• WHAT IS NEEDED:
Search the material below for the word "Miss" and copy every line in which it occurs.

———

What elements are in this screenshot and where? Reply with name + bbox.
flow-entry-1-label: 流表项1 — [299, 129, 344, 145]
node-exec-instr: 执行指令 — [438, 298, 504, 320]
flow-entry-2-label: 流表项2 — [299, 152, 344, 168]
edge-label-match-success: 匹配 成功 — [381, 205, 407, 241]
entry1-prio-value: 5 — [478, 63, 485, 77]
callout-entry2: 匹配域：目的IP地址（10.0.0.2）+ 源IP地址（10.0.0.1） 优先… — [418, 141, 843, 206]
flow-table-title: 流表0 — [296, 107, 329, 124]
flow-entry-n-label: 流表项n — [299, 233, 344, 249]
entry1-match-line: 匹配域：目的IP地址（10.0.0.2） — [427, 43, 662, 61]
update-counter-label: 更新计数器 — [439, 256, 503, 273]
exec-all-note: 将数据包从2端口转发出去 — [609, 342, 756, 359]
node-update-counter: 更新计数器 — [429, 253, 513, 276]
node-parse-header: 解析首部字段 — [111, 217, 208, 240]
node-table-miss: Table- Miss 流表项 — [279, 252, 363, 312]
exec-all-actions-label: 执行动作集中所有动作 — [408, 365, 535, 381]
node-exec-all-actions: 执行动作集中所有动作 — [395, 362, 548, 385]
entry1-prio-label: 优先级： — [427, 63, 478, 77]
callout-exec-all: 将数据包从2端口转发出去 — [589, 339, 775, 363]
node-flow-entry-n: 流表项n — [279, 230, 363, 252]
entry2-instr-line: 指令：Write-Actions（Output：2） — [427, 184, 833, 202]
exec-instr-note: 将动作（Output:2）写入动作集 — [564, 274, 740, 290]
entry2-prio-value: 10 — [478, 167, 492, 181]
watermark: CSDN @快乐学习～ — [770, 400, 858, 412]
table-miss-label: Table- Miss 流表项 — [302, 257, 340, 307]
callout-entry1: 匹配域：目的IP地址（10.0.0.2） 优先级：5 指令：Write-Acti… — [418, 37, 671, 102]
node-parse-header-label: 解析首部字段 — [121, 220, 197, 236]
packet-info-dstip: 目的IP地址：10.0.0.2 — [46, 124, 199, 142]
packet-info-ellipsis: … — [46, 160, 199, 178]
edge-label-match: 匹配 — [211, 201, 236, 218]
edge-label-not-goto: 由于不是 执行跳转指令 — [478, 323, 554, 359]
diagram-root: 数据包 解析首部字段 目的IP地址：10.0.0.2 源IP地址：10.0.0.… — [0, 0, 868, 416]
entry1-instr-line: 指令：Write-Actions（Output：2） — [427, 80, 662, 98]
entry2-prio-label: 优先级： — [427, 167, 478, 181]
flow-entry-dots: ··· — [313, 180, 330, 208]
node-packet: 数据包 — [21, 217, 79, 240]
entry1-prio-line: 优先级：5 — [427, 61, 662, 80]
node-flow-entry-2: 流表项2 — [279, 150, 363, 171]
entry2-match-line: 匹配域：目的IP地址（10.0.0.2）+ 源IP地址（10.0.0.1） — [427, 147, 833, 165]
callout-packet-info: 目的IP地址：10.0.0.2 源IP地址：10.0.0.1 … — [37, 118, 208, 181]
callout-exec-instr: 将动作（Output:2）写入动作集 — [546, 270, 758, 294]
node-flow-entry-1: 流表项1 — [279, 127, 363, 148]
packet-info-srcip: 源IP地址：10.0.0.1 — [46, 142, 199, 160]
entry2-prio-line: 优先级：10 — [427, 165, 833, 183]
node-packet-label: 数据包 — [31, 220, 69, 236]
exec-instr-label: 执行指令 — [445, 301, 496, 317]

———

• RESPONSE AREA:
node-table-miss: Table- Miss 流表项 — [279, 252, 363, 312]
table-miss-label: Table- Miss 流表项 — [302, 257, 340, 307]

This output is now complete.